Why Keep a Journal
“I have no time for that. I have too much to do already.”
“My life is humdrum. There’s nothing to write about.”
“I’ve never been good at writing.”
Okay, you’ve told me why you can’t keep a journal. I’m going to tell you why you can and you should.
The people who are rushing around non-stop are the very people who need at least a few moments to regroup—even better if they take the time to reflect while they regroup. Sitting down with a journal is the time for you to be alone with yourself, away from the “sturm und drang” of everyday life and the myriad demands that come your way. Surely, you can grab 15 minutes out of your day.
Your life is boring? So write about how boring it is. How boring work is. How boring your home life is. Write about the boring things your family, friends, and coworkers do and say. I hate to ruin the surprise, but you’re going to find that your life isn’t boring after all.
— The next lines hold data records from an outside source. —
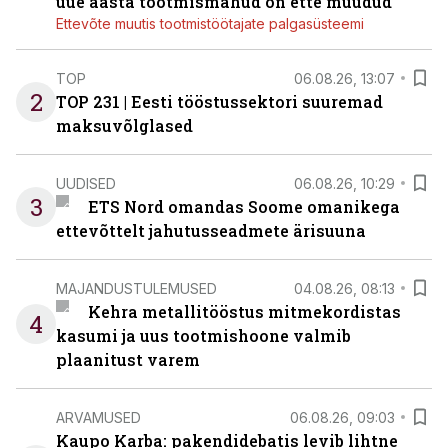
uue aasta tootmismahud on ette müüdud
Ettevõte muutis tootmistöötajate palgasüsteemi
TOP
06.08.26, 13:07
2
TOP 231 | Eesti tööstussektori suuremad
maksuvõlglased
UUDISED
06.08.26, 10:29
3
ETS Nord omandas Soome omanikega
ettevõttelt jahutusseadmete ärisuuna
MAJANDUSTULEMUSED
04.08.26, 08:13
Kehra metallitööstus mitmekordistas
4
kasumi ja uus tootmishoone valmib
plaanitust varem
ARVAMUSED
06.08.26, 09:03
Kaupo Karba: pakendidebatis levib lihtne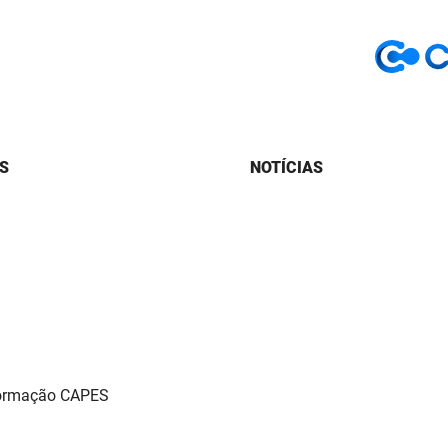
S
NOTÍCIAS
Formação CAPES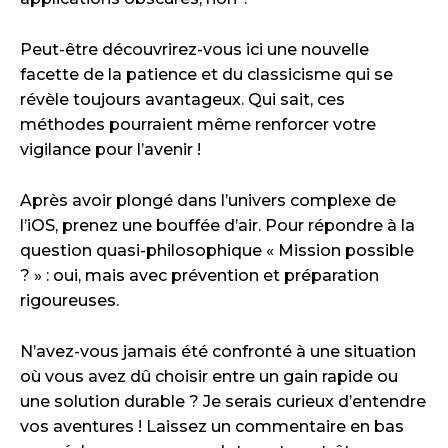
Peut-être découvrirez-vous ici une nouvelle
facette de la patience et du classicisme qui se
révèle toujours avantageux. Qui sait, ces
méthodes pourraient même renforcer votre
vigilance pour l’avenir !
Après avoir plongé dans l’univers complexe de
l’iOS, prenez une bouffée d’air. Pour répondre à la
question quasi-philosophique « Mission possible
? » : oui, mais avec prévention et préparation
rigoureuses.
N’avez-vous jamais été confronté à une situation
où vous avez dû choisir entre un gain rapide ou
une solution durable ? Je serais curieux d’entendre
vos aventures ! Laissez un commentaire en bas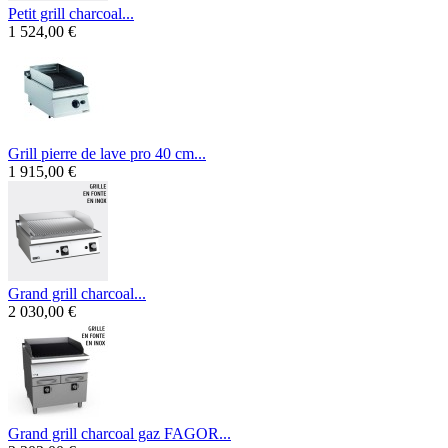
Petit grill charcoal...
1 524,00 €
Grill pierre de lave pro 40 cm...
1 915,00 €
Grand grill charcoal...
2 030,00 €
Grand grill charcoal gaz FAGOR...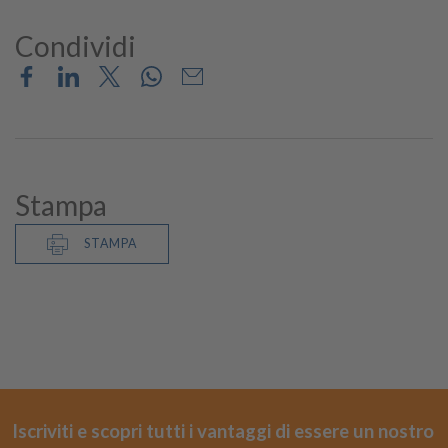
Condividi
Stampa
STAMPA
Iscriviti e scopri tutti i vantaggi di essere un nostro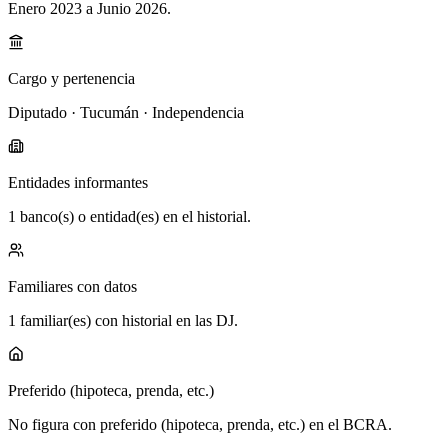
Enero 2023 a Junio 2026
.
Cargo y pertenencia
Diputado · Tucumán · Independencia
Entidades informantes
1 banco(s) o entidad(es) en el historial.
Familiares con datos
1 familiar(es) con historial en las DJ.
Preferido (hipoteca, prenda, etc.)
No figura con preferido (hipoteca, prenda, etc.) en el BCRA.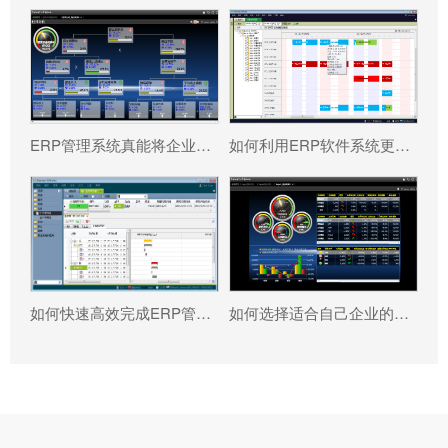
ERP管理系统真能将企业数据转化为可执行决策吗?
如何利用ERP软件系统更好提升企业运营效率?
如何快速高效完成ERP管理系统配置?
如何选择适合自己企业的ERP软件?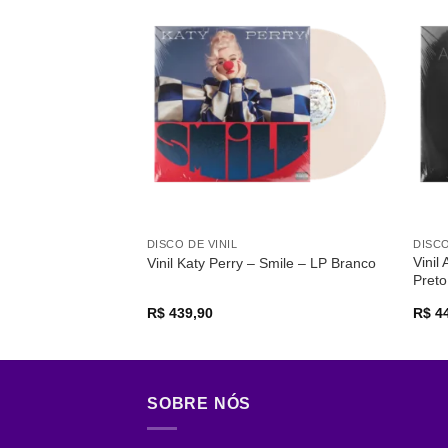
Adicionar
a lista de
desejos
DISCO DE VINIL
DISCO
Vinil
Vinil Katy Perry – Smile – LP Branco
Preto
R$
439,90
R$
44
SOBRE NÓS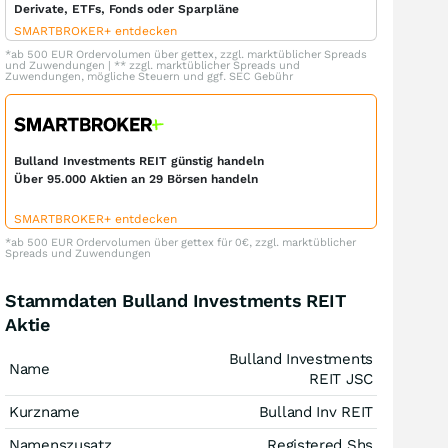
Derivate, ETFs, Fonds oder Sparpläne
SMARTBROKER+ entdecken
*ab 500 EUR Ordervolumen über gettex, zzgl. marktüblicher Spreads
und Zuwendungen | ** zzgl. marktüblicher Spreads und
Zuwendungen, mögliche Steuern und ggf. SEC Gebühr
Bulland Investments REIT günstig handeln
Über 95.000 Aktien an 29 Börsen handeln
SMARTBROKER+ entdecken
*ab 500 EUR Ordervolumen über gettex für 0€, zzgl. marktüblicher
Spreads und Zuwendungen
Stammdaten Bulland Investments REIT
Aktie
Bulland Investments
Name
REIT JSC
Kurzname
Bulland Inv REIT
Namenszusatz
Registered Shs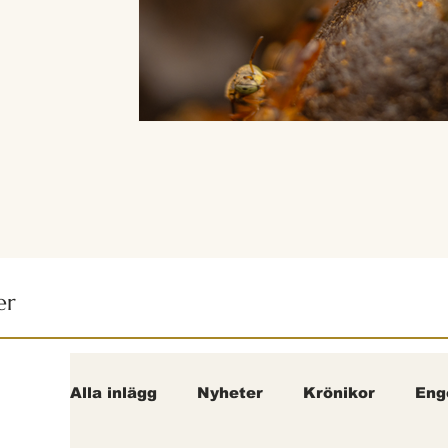
er
Alla inlägg
Nyheter
Krönikor
Eng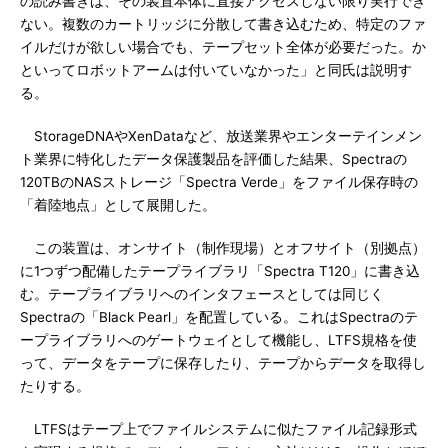
の読み書きは、その装置本体に直接アクセスしない限り実行でき
ない。複数のカートリッジに分散して書き込むため、特定のファ
イルだけが欲しい場合でも、テープセット全体が必要だった。か
といってロボットアームは付いていなかった」と同氏は説明す
る。
StorageDNAやXenDataなど、放送業界やエンターテインメン
ト業界に特化したデータ保護製品を評価した結果、Spectraの
120TBのNASストレージ「Spectra Verde」をファイル保存時の
「着陸地点」として展開した。
この装置は、オンサイト（制作現場）とオフサイト（別拠点）
に1つずつ配備したテープライブラリ「Spectra T120」に書き込
む。テープライブラリへのインタフェースとしては同じく
Spectraの「Black Pearl」を配置している。これはSpectraのテ
ープライブラリへのゲートウェイとして機能し、LTFS規格を使
って、データをテープに保存したり、テープからデータを取得し
たりする。
LTFSはテープ上でファイルシステムに似たファイル記録形式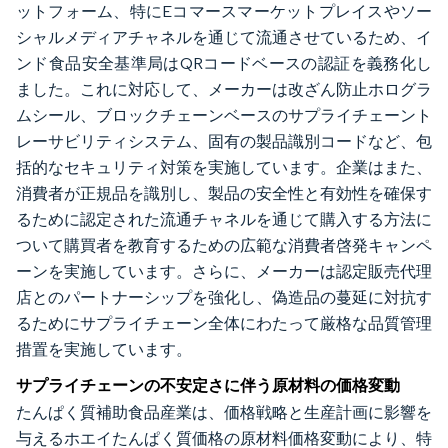
ットフォーム、特にEコマースマーケットプレイスやソー
シャルメディアチャネルを通じて流通させているため、イ
ンド食品安全基準局はQRコードベースの認証を義務化し
ました。これに対応して、メーカーは改ざん防止ホログラ
ムシール、ブロックチェーンベースのサプライチェーント
レーサビリティシステム、固有の製品識別コードなど、包
括的なセキュリティ対策を実施しています。企業はまた、
消費者が正規品を識別し、製品の安全性と有効性を確保す
るために認定された流通チャネルを通じて購入する方法に
ついて購買者を教育するための広範な消費者啓発キャンペ
ーンを実施しています。さらに、メーカーは認定販売代理
店とのパートナーシップを強化し、偽造品の蔓延に対抗す
るためにサプライチェーン全体にわたって厳格な品質管理
措置を実施しています。
サプライチェーンの不安定さに伴う原材料の価格変動
たんぱく質補助食品産業は、価格戦略と生産計画に影響を
与えるホエイたんぱく質価格の原材料価格変動により、特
And I can almost guarantee that you’ll start laughing at some point along the way.
Now here’s the really great news: You don’t have to write well. You can break every grammatical rule in the book. You can put commas all over the place or none at all. And, get this, you don’t even have to know how to spell! Miss Hatchet, that elementary school English teacher, is never going to see it. Your journal doesn’t even care if your handwriting is illegible! Your journal loves you unconditionally.
That’s how to approach your journal—as though it’s a dear friend who never judges, who rejoices in your successes, weeps for your sorrow, and guards your deepest, darkest secrets.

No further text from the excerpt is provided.